Engendering Transnational Voices: Studies in Family, Work, and Identity

Man_CohenThe new edited collection by York sociologists Guida Man (YCAR Faculty Associate) and Rina Cohen will be launched next week at York University. 

Engendering Transnational Voices: Studies in Family, Work, and Identity was published by Wilfrid Lauirer University Press earlier this summer.

“The major goal of this project was to give voice to marginalized transnational im/migrants”, said Man. “It fills a gap in the transnationalism literature by bringing together original papers that examine the transnational practices and identities of immigrant women, youth, children, and the elderly in an era of global migration and neoliberalism.”

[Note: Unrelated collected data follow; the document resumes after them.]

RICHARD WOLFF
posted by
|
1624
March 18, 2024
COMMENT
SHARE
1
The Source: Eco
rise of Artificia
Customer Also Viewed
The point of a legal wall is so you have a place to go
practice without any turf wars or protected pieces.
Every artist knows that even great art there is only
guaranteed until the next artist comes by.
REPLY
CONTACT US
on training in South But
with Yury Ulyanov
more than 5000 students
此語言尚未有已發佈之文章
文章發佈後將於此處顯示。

The book will be launched at York on Wednesday, 30 September 2015 at 2:30pm in the Harry Crowe Room (Room 109 Atkinson). The event will also include a screening of ‘Journey to Find Myself Again’, a short documentary film produced by Tania Das Gupta and Srabani Maitra. The film presents the employment trajectories of three highly educated immigrant women from South Asia.

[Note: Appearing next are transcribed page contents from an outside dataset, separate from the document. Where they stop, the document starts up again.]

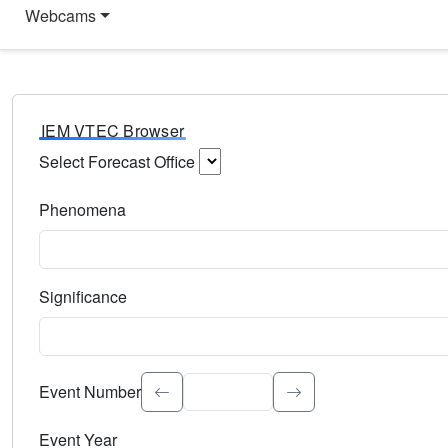
Webcams
IEM VTEC Browser
Select Forecast Office
Choose a National Weather Service Forecast Office. Type 
Phenomena
Select the weather event type. Type to search.
Significance
Select the event significance. Type to search.
Event Number
Event Year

YCAR is an event co-sponsor.

“The book idea grew out of a series of very successful Canadian Sociological Association conference sessions that Guida and I have organized for over seven years,” said Cohen.

Several of the contributors to Engendering Transnational Voices are Cohen’s and Man’s Sociology colleagues, including Nancy Mandell, Ann Kim (YCAR Faculty Associate), Tania Das Gupta, Katharine King and Natalie Weiser.

“York does have one of the largest sociology departments in the country committed to do critical research, particularly in the area of women, work, and migration. So we are very fortunate to have our colleagues and students contributing to our volume,” they said.

Other York contributors include Carl E. James (Education) and Meg Luxton (School of Gender, Sexuality and Women’s Studies).

As with many large projects, things happen unexpectedly but the editors are pleased with the final product.

“We learned that the gestation period of a book can be very long and actually include multiple pregnancies. Finding a publisher was a bit tedious. We made some mistakes in this process of finding a publisher. The final delivery is not easy and the baby needs to be immunized against various childhood diseases – and, as any infant, it is not perfect. However, as good mothers, we love this project, despite its shortcomings.”

Cohen and Man hope that this project will develop into a new series that would focus on second generation transmigrants.